Me Akil Bissessur a été arrêté avec sa compagne, Mlle Moheeputh et son frère Avinash, le mardi 20 juin. Ils ont, tous les trois, été maintenus derrière les barreaux jusqu’au lundi 26 juin quand, peut-on maintenant présumer après la conférence de presse des Avengers de mardi, le Directeur des poursuites publiques (DPP) n’a pas objecté à leur remise en liberté sous caution, au vu des éléments de preuve que Rama Valayden et ses collaborateurs ont soumis directement au bureau du DPP.

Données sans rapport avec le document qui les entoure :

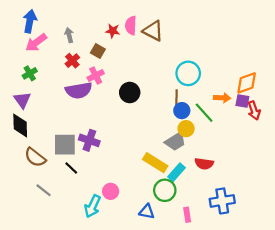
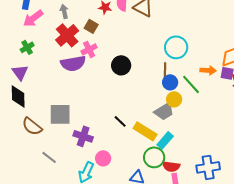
red cross: (72, 61) -> (67, 35), size x1.6
purple cross: (89, 140) -> (83, 136), moved
red semicircle: (204, 164) -> (171, 166), moved
black line: (71, 168) -> (120, 121), moved
gray line: (44, 190) -> (49, 157), moved

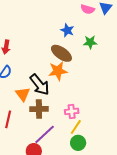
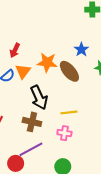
orange star: (58, 71) -> (47, 62), moved
orange triangle: (23, 94) -> (23, 71), moved
yellow line: (76, 127) -> (69, 112), moved, turned 35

Nous ne connaissons pas encore, à ce stade, ce que contient le dossier de la police qui, soit dit en passant, ne semble pas s’être pressée pour, ne serait-ce que prendre une première déclaration des trois accusés… d’importation de pilules d’ecstasy.

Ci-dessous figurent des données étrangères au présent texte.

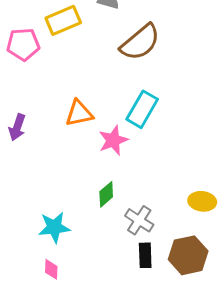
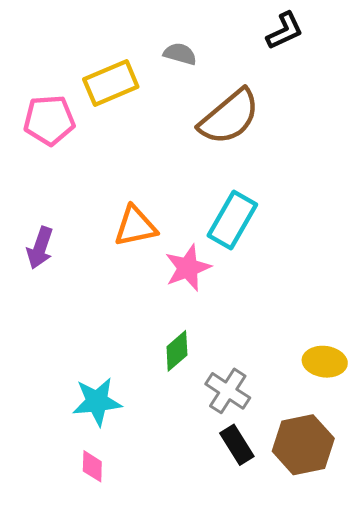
black rectangle: (145, 255) -> (237, 445), turned -30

Mais le scénario de départ est qu’un facteur, arrivé sous les fenêtres de Me Bissessur, insiste pour lui remettre un colis venu d’Allemagne et qu’il refuse cependant, mordicus, d’en prendre livraison. Les colis postaux, on va les chercher à la poste généralement, n’est-ce pas ? Ce colis contenait apparemment 1 022 pilules d’ecstasy évalué par la police à Rs 2 millions. Or la controlled delivery, qui pourrait désormais prendre un tout autre sens dans ce pays, n’a pas eu lieu et ne comportera donc, ni empreintes, ni ADN des trois protagonistes, ce qui, dans une cour de justice, pourrait ne pas être terriblement efficace pour épingler, faire maintenir au frais, et faire condamner ! D’autant que, nous révèle Rama Valayden ce mardi, Me Bissessur aurait déjà reçu dans le passé, au moins 17 avis de réception d’un courrier postal de l’étranger et dont, rendu méfiant depuis ses dernières arrestations et la déclaration du PM qu’il se trouve clairement «sur son radar», il refuse obstinément d’en prendre livraison aussi, n’ayant apparemment jamais rien commandé !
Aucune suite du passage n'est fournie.